Almost all the time, you tell yourself you're loving somebody when you're just using them.
This only looks like love.
Jump to Brandy on the bathroom floor, saying, "Sofonda and Vivienne and Kitty were all with me at the hospital." Her hands curl up off the tile, and she runs them up and down the sides of her blouse. "All three of them wore those baggy green scrub suits, wearing hairnets over their wigs and with those Duchess of Windsor costume jewelry brooches pinned on their scrub suits," Brandy says. "They were flying around behind the surgeon and the lights, and Sofonda was telling me to count backwardsfrom one hundred. You know ... 99... 98... 97..."
The Aubergine Dreams eyes close. Brandy, pulling long, even breaths, says, "The doctors, they took out the bottom rib on each side of my chest." Her hands rub where, and she says, "I couldn't sit up in bed for two months, but I had a sixteen-inch waist. I still have a six-teen-inch waist."
One of Brandy's hands opens to full flower and slides over the flat land where her blouse tucks into the belt of her skirt. "They cut out two of my ribs, and I never saw them again," Brandy says. "There's something in the Bible about taking out your ribs."
The creation of Eve.
Brandy says, "I don't know why I let them do that to me."
And Brandy, she's asleep.
Jump back to the night Brandy and I started this road trip, the night we left the Congress Hotel with Brandy driving the way you can only drive at two-thirty AM in an open sports car with a loaded rifle and an overdosed hostage. Brandy hides her eyes behind Ray- Bans so she can drive in a little privacy. Instant glamour from another planet in the 1950s, Brandy pulls an Hermes scarf over her auburn hair and ties it under her chin.
All I can see is myself reflected in Brandy's Ray-Bans, tiny and horrible.

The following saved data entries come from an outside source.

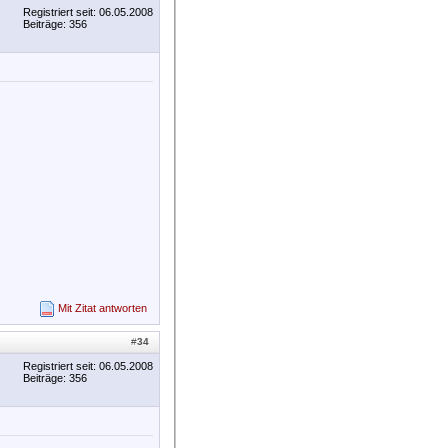
Registriert seit: 06.05.2008
Beiträge: 356
Mit Zitat antworten
#
34
Registriert seit: 06.05.2008
Beiträge: 356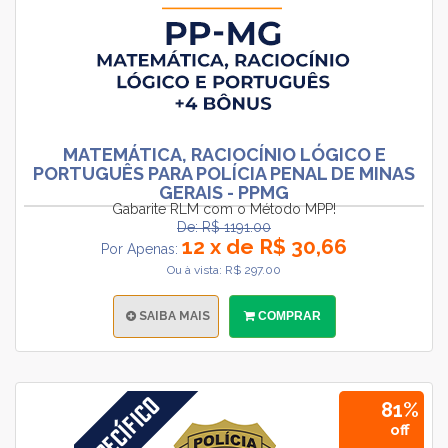
MATEMÁTICA, RACIOCÍNIO LÓGICO E
PORTUGUÊS PARA POLÍCIA PENAL DE MINAS
GERAIS - PPMG
Gabarite RLM com o Método MPP!
De: R$ 1191.00
12 x de R$ 30,66
Por Apenas:
Ou à vista: R$ 297.00
SAIBA MAIS
COMPRAR
81%
off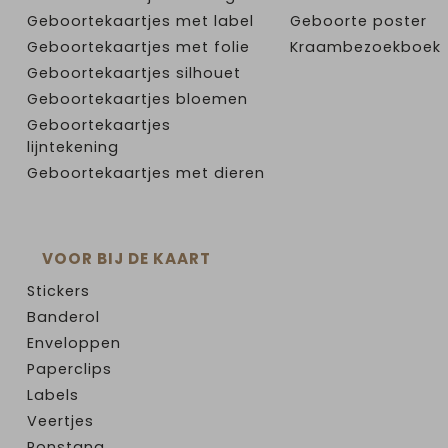
Geboortekaartjes met label
Geboorte poster
Geboortekaartjes met folie
Kraambezoekboek
Geboortekaartjes silhouet
Geboortekaartjes bloemen
Geboortekaartjes
lijntekening
Geboortekaartjes met dieren
VOOR BIJ DE KAART
Stickers
Banderol
Enveloppen
Paperclips
Labels
Veertjes
Ponstang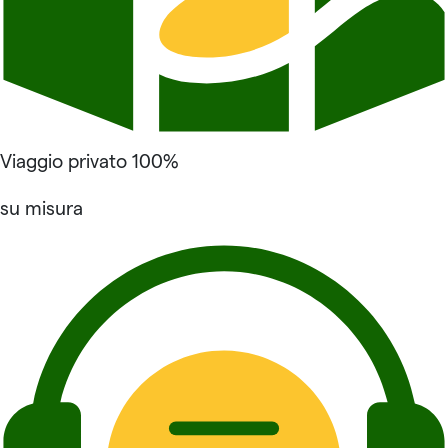
Viaggio privato 100%
su misura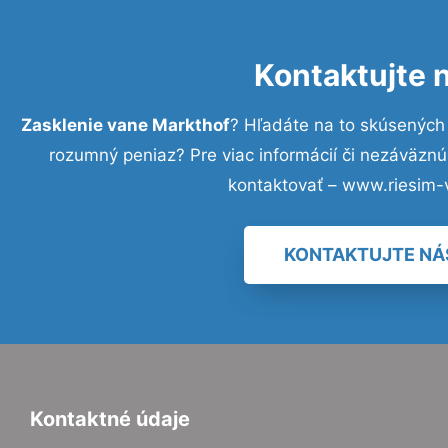
Kontaktujte 
Zasklenie vane Markthof
? Hľadáte na to skúsených
rozumný peniaz? Pre viac informácií či nezáväzn
kontaktovať – www.riesim-
KONTAKTUJTE NÁ
Kontaktné údaje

Still strung out and pulled apart by the cold night air around the windshield. Bathrobe still dragging shut in the car door. My face, you touch my blasted, scar-tissue face and you'd swear you were touching chunks of orange peel and leather.
Driving east, I'm not sure what we're running from. Evie or the police or Mr. Baxter or the Rhea sisters. Or nobody. Or the future. Fate. Growing up, getting old. Picking up the pieces. As if by running we won't have to get on with our lives. I'm with Brandy right now because I can't imagine getting away with this without Brandy's help. Because, right now, I need her.

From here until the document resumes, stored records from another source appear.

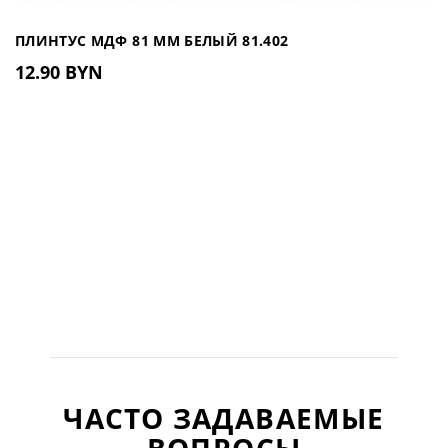
ПЛИНТУС МДФ 81 ММ БЕЛЫЙ 81.402
12.90 BYN
ЧАСТО ЗАДАВАЕМЫЕ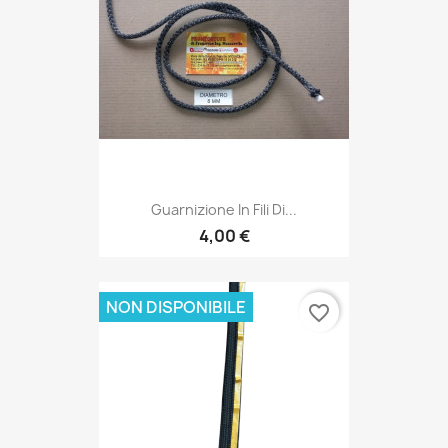
Guarnizione In Fili Di...
4,00 €
NON DISPONIBILE
favorite_border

Not that I really love her. Him. Shane.
Already the word love is sounding pretty thin.
Hermes scarf on her head, Ray-Bans on her head, makeup on her face, I look at the queen supreme in the pulse- pulse, then pulse-pulse, then pulse-pulse of oncoming headlights. What I see when I look at Brandy, this is what Manus saw when he took me sailing.

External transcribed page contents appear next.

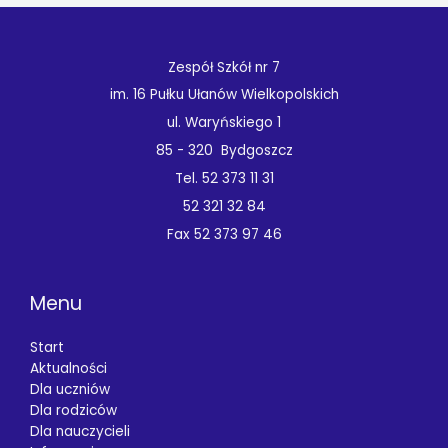
Zespół Szkół nr 7
im. 16 Pułku Ułanów Wielkopolskich
ul. Waryńskiego 1
85 - 320 Bydgoszcz
Tel. 52 373 11 31
52 321 32 84
Fax 52 373 97 46
Menu
Start
Aktualności
Dla uczniów
Dla rodziców
Dla nauczycieli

Right now, looking at flashes of Brandy beside me in Manus's car, I know what it is I loved about her. What I love is myself. Brandy Alexander just looks exactly the way I looked before the accident. Why wouldn't she? She's my brother, Shane. Shane and I were almost the same height, born one year apart. The same coloring. The same features. The same hair, only Brandy's hair is in better shape.
Add to this her lipo, her silicone, her trachea shave, her brow shave, her scalp advance, her forehead realignment, her rhino contouring to smooth her nose, her maxomil-liary operations to shape her jaw. Add to all that years of electrolysis and a handful of hormones and antiandrogens every day, and it's no wonder I didn't recognize her.